In an attempt to try to establish whether the reduction was sustained, the researchers then examined new data several years after legalization was implemented. The new study included three years of post-legalization data in addition to the data from the prior study.

“Using national daily criminal incident data from January 1, 2015–December 31, 2021 from the Canadian Uniform Crime Reporting Survey (UCR-2), the study employed Seasonal Autoregressive Integrated Moving Average (SARIMA) time series models to assess the associations between legalization and youth cannabis-related offences.” the researchers stated about the design of the study.

The data involved police-reported cannabis-related offenses among youth aged 12-17 years (male, n = 34,508; female, n = 9,529).

“Legalization was associated with significant reductions in both male and female police-reported cannabis-related offences: females, 4.04 daily incidents [95% confidence interval (CI), 3.08; 5.01)], a 62.1% decrease [standard error (se), 34.3%]; males, 12.42 daily offences (95% CI, 8.99; 15.86), a reduction of 53.0% (se, 22.7%).

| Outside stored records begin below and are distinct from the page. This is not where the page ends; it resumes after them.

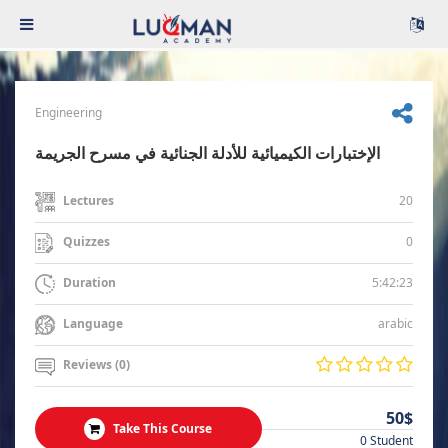
Engineering
الإختبارات الكيميائية للأدلة الجنائية في مسرح الجريمة
20
Lectures
0
Quizzes
5:42:23
Duration
arabic
Language
Reviews (0)
50$
Take This Course
0 Student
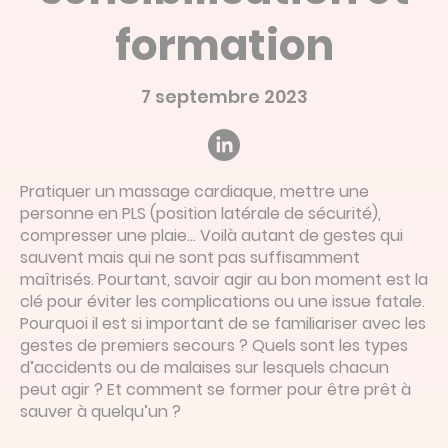
Devis en ligne
formation
Linked’in
7 septembre 2023
Pratiquer un massage cardiaque, mettre une
personne en PLS (position latérale de sécurité),
compresser une plaie… Voilà autant de gestes qui
sauvent mais qui ne sont pas suffisamment
maîtrisés. Pourtant, savoir agir au bon moment est la
clé pour éviter les complications ou une issue fatale.
Pourquoi il est si important de se familiariser avec les
gestes de premiers secours ? Quels sont les types
d’accidents ou de malaises sur lesquels chacun
peut agir ? Et comment se former pour être prêt à
sauver à quelqu’un ?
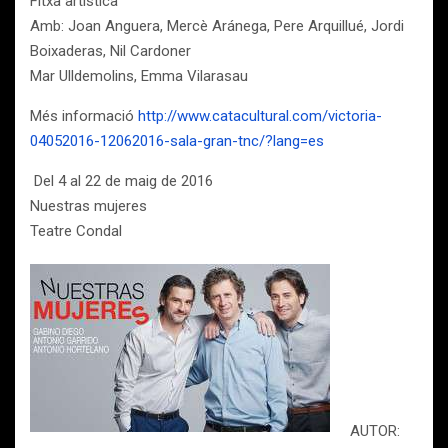
Fitxa artística
Amb: Joan Anguera, Mercè Aránega, Pere Arquillué, Jordi
Boixaderas, Nil Cardoner
Mar Ulldemolins, Emma Vilarasau
Més informació
http://www.catacultural.com/victoria-
04052016-12062016-sala-gran-tnc/?lang=es
Del 4 al 22 de maig de 2016
Nuestras mujeres
Teatre Condal
AUTOR:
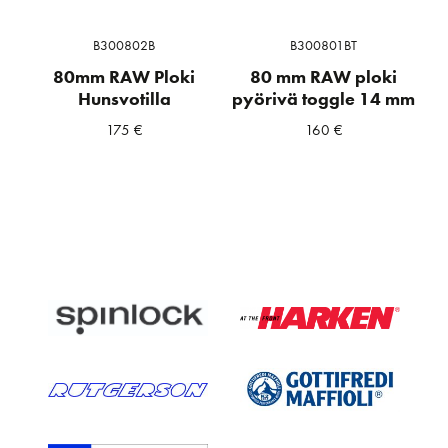
B300802B
B300801BT
80mm RAW Ploki
80 mm RAW ploki
Hunsvotilla
pyörivä toggle 14 mm
175
€
160
€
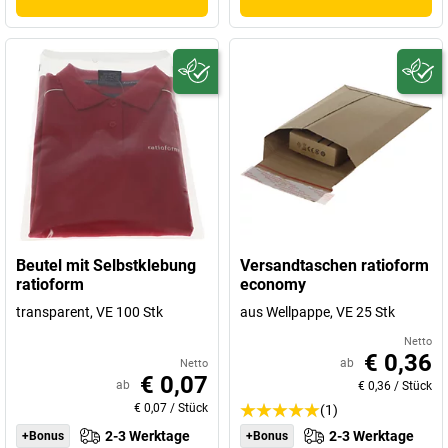
Beutel mit Selbstklebung
Versandtaschen ratioform
ratioform
economy
transparent, VE 100 Stk
aus Wellpappe, VE 25 Stk
Netto
€ 0,36
ab
Netto
€ 0,07
ab
€ 0,36
/
Stück
€ 0,07
/
Stück
(1)
2-3 Werktage
2-3 Werktage
+Bonus
+Bonus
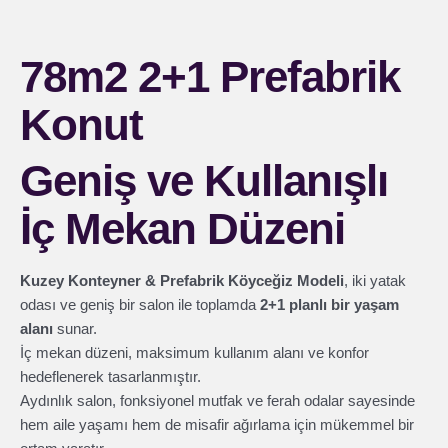
78m2 2+1 Prefabrik
Konut
Geniş ve Kullanışlı
İç Mekan Düzeni
Kuzey Konteyner & Prefabrik Köyceğiz Modeli
, iki yatak
odası ve geniş bir salon ile toplamda
2+1 planlı bir yaşam
alanı
sunar.
İç mekan düzeni, maksimum kullanım alanı ve konfor
hedeflenerek tasarlanmıştır.
Aydınlık salon, fonksiyonel mutfak ve ferah odalar sayesinde
hem aile yaşamı hem de misafir ağırlama için mükemmel bir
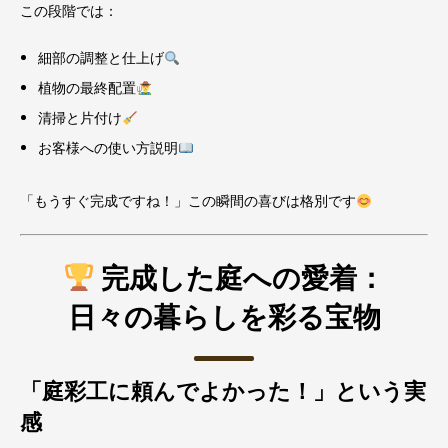
この段階では：
細部の調整と仕上げ
植物の最終配置
清掃と片付け
お客様への使い方説明
「もうすぐ完成ですね！」この瞬間の喜びは格別です
完成した庭への愛着：
日々の暮らしを彩る宝物
「庭彩工に頼んでよかった！」という実
感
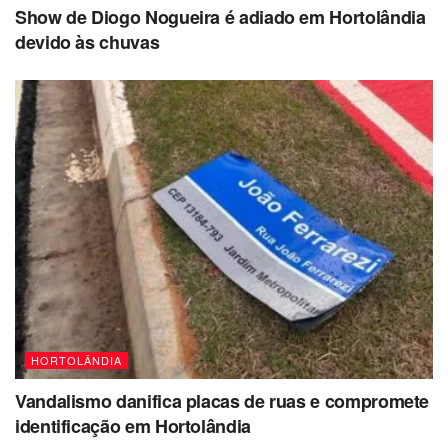
Show de Diogo Nogueira é adiado em Hortolândia
devido às chuvas
HORTOLÂNDIA
Vandalismo danifica placas de ruas e compromete
identificação em Hortolândia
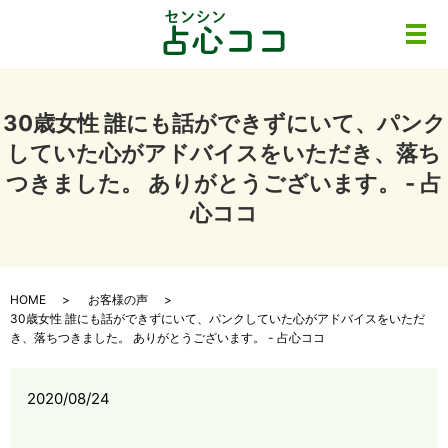
メ
30歳女性 誰にも話ができずにいて、パンク
していた心がアドバイスをいただき、落ち
つきました。 ありがとうございます。 - 占
心ココ
HOME
お客様の声
30歳女性 誰にも話ができずにいて、パンクしていた心がアドバイスをいただ
き、落ちつきました。 ありがとうございます。 - 占心ココ
2020/08/24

There was no evidence of associations between cannabis legalization and patterns of property or violent crimes.” the researchers stated.

“Results suggest that the impact of the Cannabis Act on reducing cannabis-related youth crimes is sustained, supporting the Act’s objectives to reduce cannabis-related criminalization among youth and associated burden on Canadian criminal justice system.” the researchers concluded.

In addition to reductions in cannabis-related youth crimes being reported, legalization in Canada has served as a tremendous economic booster. Previous studies have found that the legal cannabis industry in Canada has created at least 151,000 jobs.

Additionally, Deloitte estimates that the legal cannabis industry in Canada has contributed over $43.5 billion to the nation’s GDP since the start of legalization. Cannabis companies have directly invested roughly $4.4 billion into Canada’s economy, with the remaining boost to GDP coming from “indirect” economic contributions, and “induced” contributions according to Deloitte.